One of the things used as a recruitment tool my upline is to get a prospect to think of dreams. Dreams could be extravagant like owning a yacht or it could be simple like taking a cruise ship to Alaska. The recruit is told to dream big and to envision things they would like to enjoy. Perhaps it is not having a job, or perhaps it is being a stay-at-home mom. These are all great dreams and goals. Dreams and goals are good things to have. The speaker will then tell the audience that these are all possible thru the Amway opportunity. They won't say it is highly unlikely. They only give you the pie in the sky best case scenario.
Now some people may have achieved great success thru Amway. But these people are so few and far between that you could argue that the lottery has the same kind of success or maybe the lottery has more winners than Amway diamonds. Granted the lottery is a game of chance, and Amway is not, but the "likely" results can be comparable. In Amway and the lottery, you have the vast majority accomplishing nothing and losing money. You have some "best case scenarios" where a few are successful. You then focus on and display the success testimonies as evidence that "anyone can succeed", just as anyone with a ticket can win the lottery. The fact that a game of random chance produces similar results as Amway should be a red flag.Some uplines will often tell their faithful downline that someone who speaks negatively about Amway is a "dream stealer". Of course this is ludicrous. Your dream is in your heart and mind. Nobody can steal that. Secondly, whose dream is being compromised. It is the upline diamond who has all the goodies and the large checks right? The downline are basically ones paying for their upline's dreams. It is fairly well known that the majority of Amway products aren't sold to people who are not IBOs. It is also well known that 99% of tools and business support materials are sold to IBOs. So guess where your upline diamond's success comes from? That's right. An IBO's product volume and an IBO's tool purchases provide the upline diamond with a nice income. Stop and think about it for a moment.
So yes, there are some people who achieve their dreams in Amway. There are also people who achieve their dreams playing the lottery. There are millions of people who tried to build an Amway business and did not achieve. There are millions of people to play the lottery and do not win. Some dreams get built, but chances are they won't be yours. There is a good chance that your upline diamond's dreams will come true if you "never quit" and you stay on the system.
The question is whether you are seeking to build your dreams or someone else's?
2 comments:
The question even to those who rate their chances to achieve their dreams in Amway, is whether doing so at the expense of others is in line with your values and self respect. That is something to consider even if you think you have what it takes to be one of the few.

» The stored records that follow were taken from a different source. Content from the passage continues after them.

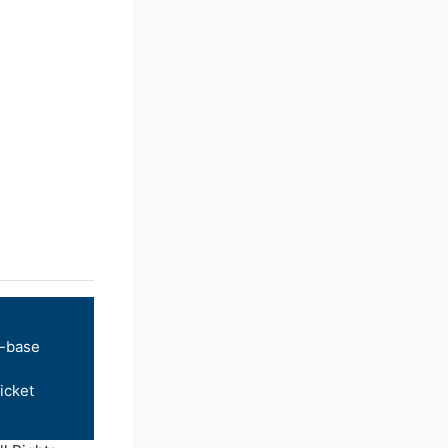
-base
icket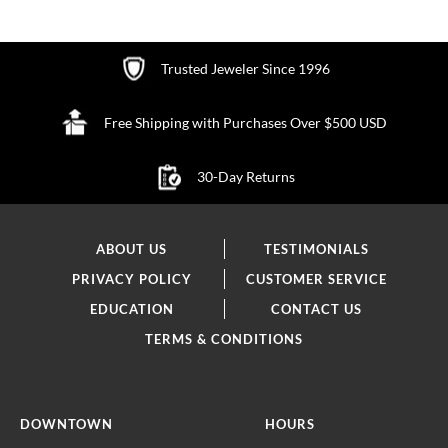
Trusted Jeweler Since 1996
Free Shipping with Purchases Over $500 USD
30-Day Returns
ABOUT US
TESTIMONIALS
PRIVACY POLICY
CUSTOMER SERVICE
EDUCATION
CONTACT US
TERMS & CONDITIONS
DOWNTOWN
HOURS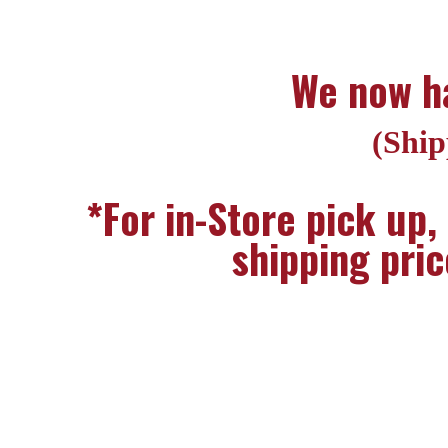
We now ha
(Ship
*For in-Store pick up,
shipping pric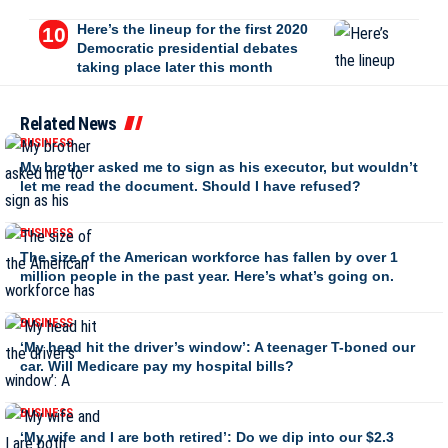
Here’s the lineup for the first 2020
Democratic presidential debates
taking place later this month
Related News
BUSINESS
My brother asked me to sign as his executor, but wouldn’t
let me read the document. Should I have refused?
BUSINESS
The size of the American workforce has fallen by over 1
million people in the past year. Here’s what’s going on.
BUSINESS
‘My head hit the driver’s window’: A teenager T-boned our
car. Will Medicare pay my hospital bills?
BUSINESS
‘My wife and I are both retired’: Do we dip into our $2.3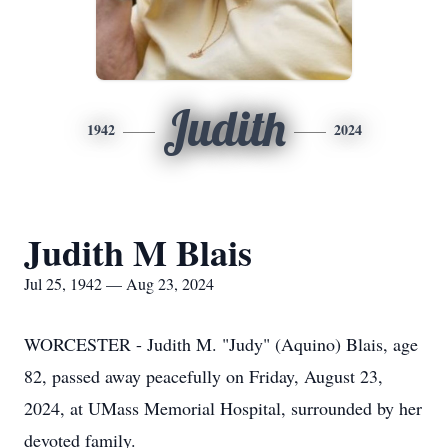
Judith
1942
2024
Judith M Blais
Jul 25, 1942 — Aug 23, 2024
WORCESTER - Judith M. "Judy" (Aquino) Blais, age
82, passed away peacefully on Friday, August 23,
2024, at UMass Memorial Hospital, surrounded by her
devoted family.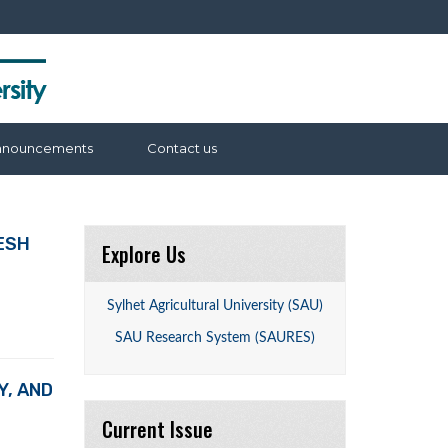
nnouncements
Contact us
ESH
Explore Us
Sylhet Agricultural University (SAU)
SAU Research System (SAURES)
Y, AND
Current Issue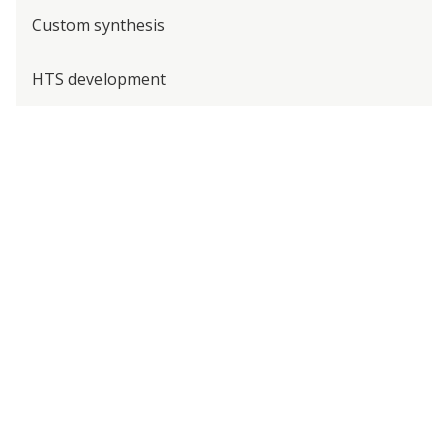
Custom synthesis
HTS development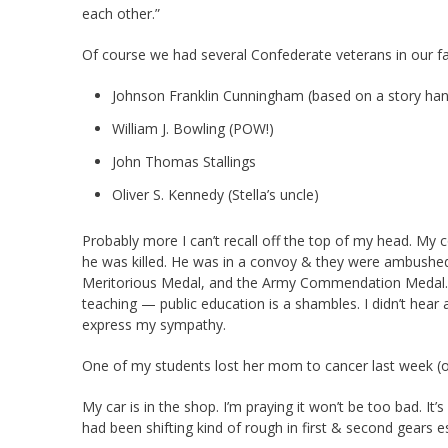
each other.”
Of course we had several Confederate veterans in our fa
Johnson Franklin Cunningham (based on a story h
William J. Bowling (POW!)
John Thomas Stallings
Oliver S. Kennedy (Stella’s uncle)
Probably more I can’t recall off the top of my head. My c
he was killed. He was in a convoy & they were ambushed
Meritorious Medal, and the Army Commendation Medal.
teaching — public education is a shambles. I didn’t hear 
express my sympathy.
One of my students lost her mom to cancer last week (or
My car is in the shop. I’m praying it won’t be too bad. It’
had been shifting kind of rough in first & second gears es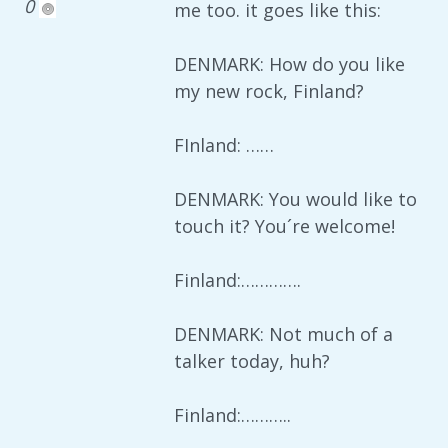
0
me too. it goes like this:
DENMARK: How do you like
my new rock, Finland?
FInland: ……
DENMARK: You would like to
touch it? You´re welcome!
Finland:………….
DENMARK: Not much of a
talker today, huh?
Finland:………..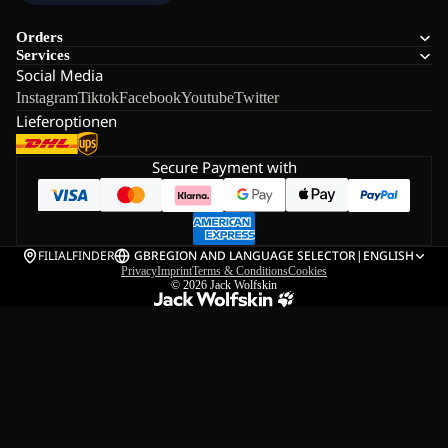
Orders
Services
Social Media
Instagram
Tiktok
Facebook
Youtube
Twitter
Lieferoptionen
Secure Payment with
FILIALFINDER
GB
REGION AND LANGUAGE SELECTOR
|
ENGLISH
Privacy
Imprint
Terms & Conditions
Cookies
© 2026
Jack Wolfskin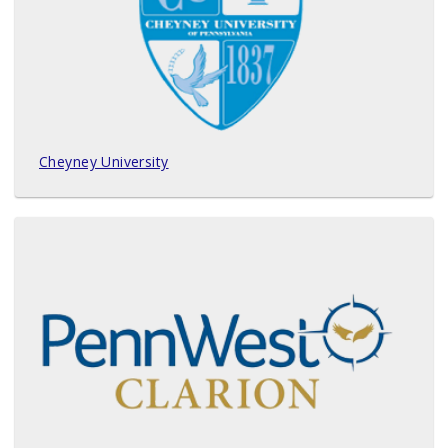
Cheyney University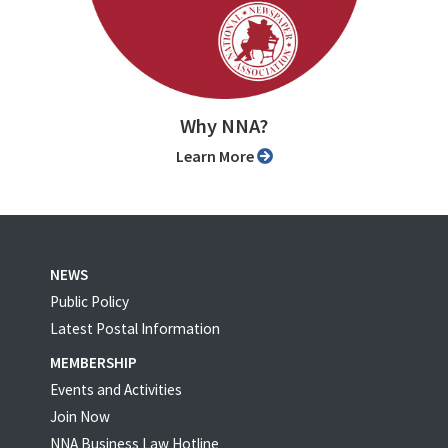
Why NNA?
Learn More
NEWS
Public Policy
Latest Postal Information
MEMBERSHIP
Events and Activities
Join Now
NNA Business Law Hotline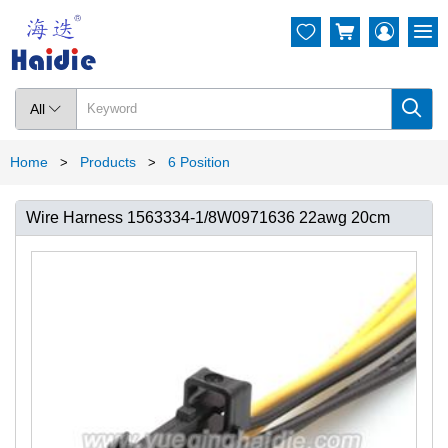




All

Home
Products
6 Position
>
>
Wire Harness 1563334-1/8W0971636 22awg 20cm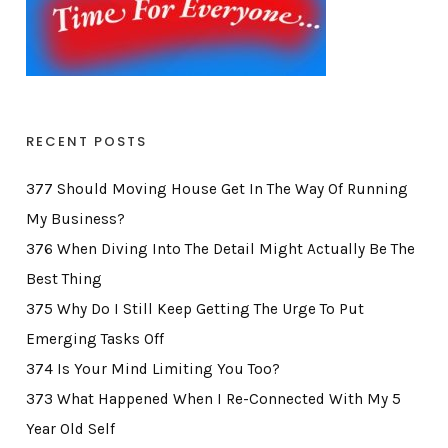
RECENT POSTS
377 Should Moving House Get In The Way Of Running
My Business?
376 When Diving Into The Detail Might Actually Be The
Best Thing
375 Why Do I Still Keep Getting The Urge To Put
Emerging Tasks Off
374 Is Your Mind Limiting You Too?
373 What Happened When I Re-Connected With My 5
Year Old Self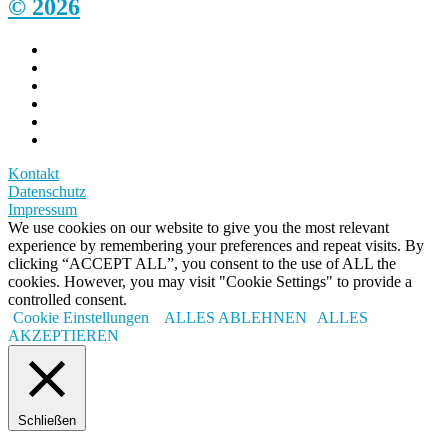
© 2026
Kontakt
Datenschutz
Impressum
We use cookies on our website to give you the most relevant
experience by remembering your preferences and repeat visits. By
clicking “ACCEPT ALL”, you consent to the use of ALL the
cookies. However, you may visit "Cookie Settings" to provide a
controlled consent.
Cookie Einstellungen
ALLES ABLEHNEN
ALLES
AKZEPTIEREN
Schließen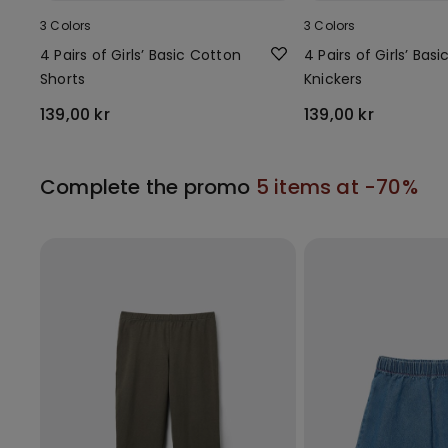
3 Colors
3 Colors
4 Pairs of Girls’ Basic Cotton
4 Pairs of Girls’ Bas
Shorts
Knickers
139,00 kr
139,00 kr
Complete the promo
5 items at -70%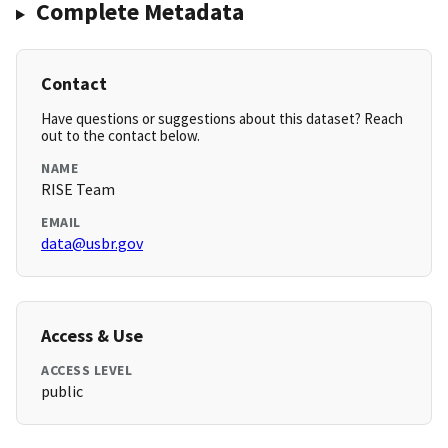
Complete Metadata
Contact
Have questions or suggestions about this dataset? Reach
out to the contact below.
NAME
RISE Team
EMAIL
data@usbr.gov
Access & Use
ACCESS LEVEL
public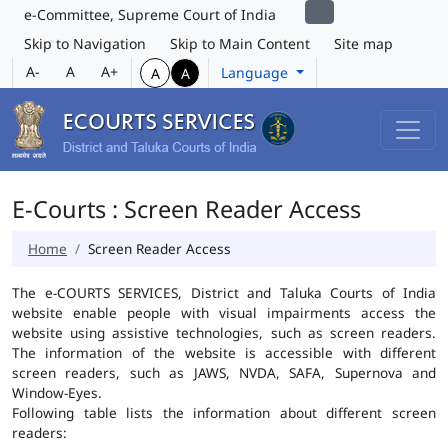
e-Committee, Supreme Court of India
Skip to Navigation
Skip to Main Content
Site map
A-
A
A+
Language
A
A
E-Courts : Screen Reader Access
Home
Screen Reader Access
The e-COURTS SERVICES, District and Taluka Courts of India
website enable people with visual impairments access the
website using assistive technologies, such as screen readers.
The information of the website is accessible with different
screen readers, such as JAWS, NVDA, SAFA, Supernova and
Window-Eyes.
Following table lists the information about different screen
readers: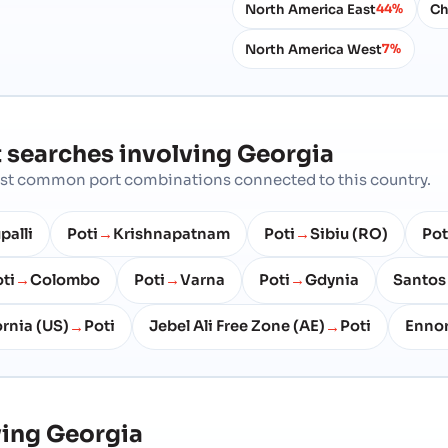
North America East
Ch
44%
North America West
7%
 searches involving
Georgia
most common port combinations connected to this country.
palli
Poti
Krishnapatnam
Poti
Sibiu (RO)
Pot
→
→
ti
Colombo
Poti
Varna
Poti
Gdynia
Santos
→
→
→
ornia (US)
Poti
Jebel Ali Free Zone (AE)
Poti
Enno
→
→
ving
Georgia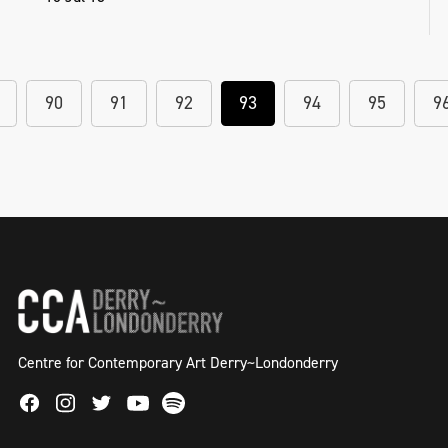
90
91
92
93
94
95
9
Centre for Contemporary Art Derry~Londonderry
Facebook
Instagram
Twitter
Spotify
Youtube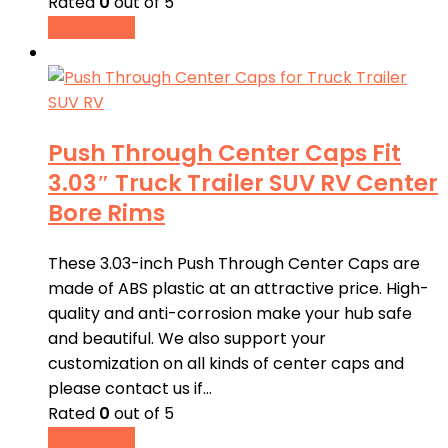
Rated
0
out of 5
Read more
Push Through Center Caps Fit
3.03″ Truck Trailer SUV RV Center
Bore Rims
These 3.03-inch Push Through Center Caps are
made of ABS plastic at an attractive price. High-
quality and anti-corrosion make your hub safe
and beautiful. We also support your
customization on all kinds of center caps and
please contact us if…
Rated
0
out of 5
Read more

Most people, almost everyone who joins, join Amway for the explicit expectation, that they would be able to sign up a few under them, and in doing so build their business. The people they plan to sign up, would join pretty much for the same reason. This is the problem: Any organisation where members are effectively recruiters who recruit people who want to be recruiters of recruiters does mean, as a matter of mathematical fact, that those who are successful need many people who fail, most who won't be able to recruit anybody, let alone the group size required to have a meaningful business. That is because in maths, a structure of branching nodes will always have more end points (members without any downline) than nodes (members with downline). In most cases vastly more so. That is not even talking of members with only two or three downline, who will hardly be successful.
They say 99% of people in Amway fail, but that is not the worst. The worst is that 100% of successes are build an having a majority of failures in the downline. They say they'd get rich by "helping others". But the maths say that most of those who will be told they are being "helped", will, by necessity as per design required to support your success, join and spend their time and money in vain. If that is not the definition of being the bringer of unachievable dreams, I don't know what is.
Not even a used car salesman has the prospect that the majority of people he will deal with, will ultimately regret doing business with him.
Kwaaikat is correct. A business that is based on an endless network of recruitment (rather than on the profitable sale of products) is bound to mean failure for the vast majority of its membership. This is why the entire MLM idea is evil and self-defeating, except for the lucky few at the top.
But unfortunately certain MLMs that have been around for decades have managed to amass great wealth, and have used that wealth to create political power bases for themselves.